4.6 Via HCI pass-through (driven directly by the tester)

If you use a standard instrument such as the CMW500, skip the API and send HCI directly:

1. msh > bt_cm uart_dut       # switch the UART to HCI pass-through
2. afterwards the instrument/script sends standard HCI commands over this UART:

   01 1E 20 03 13 25 00       LE_Transmitter_Test    ch19, 37B, PRBS9
   01 33 20 03 13 01 00       LE_Receiver_Test v2    ch19, 1M PHY, modulation=standard
   01 1F 20 00                LE_Test_End -> returns packet_count

3. exit: reset the chip, or call `uart_ipc_path_revert()` to switch back in software (see §11.5)

4.7 Event callbacks

case BLE_DUT_TX_START_CNF: {
    ble_test_tx_start_cnf_t *cnf = (ble_test_tx_start_cnf_t *)data;
    LOG_I("TX start, status=%d", cnf->status);
    break;
}
case BLE_DUT_RX_START_CNF: {
    ble_test_rx_start_cnf_t *cnf = (ble_test_rx_start_cnf_t *)data;
    LOG_I("RX start, status=%d", cnf->status);
    break;
}
case BLE_DUT_END_IND: {
    ble_dut_end_ind_t *ind = (ble_dut_end_ind_t *)data;
    LOG_I("Test end, packet_count=%d", ind->nb_packet_received);
    /* In TX mode packet_count is always 0; this is spec behavior */
    break;
}

4.8 Notes

  • No gap_enb_dut_mode_req needed: BLE DTM is non-signaling and does not require setting the BT Classic “allow” flag.

  • In a TX test packet_count is always 0 (per spec); it is meaningful only for RX.
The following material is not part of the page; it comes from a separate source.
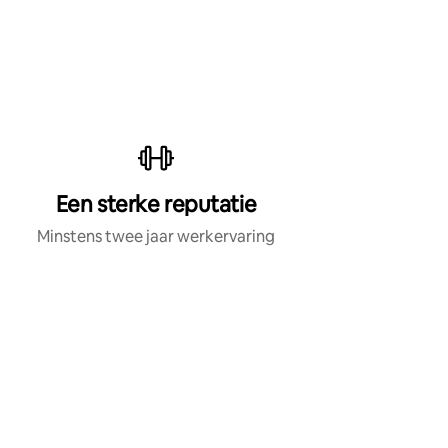
Een sterke reputatie
Minstens twee jaar werkervaring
  • BLE and BT Classic share the radio and cannot run in parallel.

5. Individual Test (SiFli_RfTool)

Used for board-level RF tuning during R&D and for regulatory pre-testing. An engineer sends low-level control commands to the DUT’s serial port through SiFli_RfTool on the PC, precisely controlling RF behavior (single carrier, specific modulated signals, fixed channel/power), and measures each item with instruments such as a spectrum analyzer or power meter.

Tool location: tools/SiFli_RfTool/SiFli_RfTool.exe, shipped with the SDK, runs without installation (Windows), no need to request it from an FAE.

For detailed individual-test steps, see SiFli SF32LB5xx Bluetooth Individual RF Test Guide.

5.1 Entry points

Option

Call

FinSH

bt_cm uart_dut (sets the DUT enable flag + switches the UART to HCI pass-through)

API

Same as Chapter 2 (gap_enb_dut_mode_req + uart_ipc_path_change)

Once the firmware side has switched, SiFli_RfTool sends low-level HCI / vendor commands over serial to control each item. The firmware itself needs no extra logic; it only has to hand over the UART path.

5.2 Usage

On the DUT, run bt_cm uart_dut -> open SiFli_RfTool on the PC -> select the serial port and baud rate -> send commands item by item from the tool’s UI to test. The serial commands can also be issued with SiFli_Trace or another general-purpose serial tool (common in signaling test mode).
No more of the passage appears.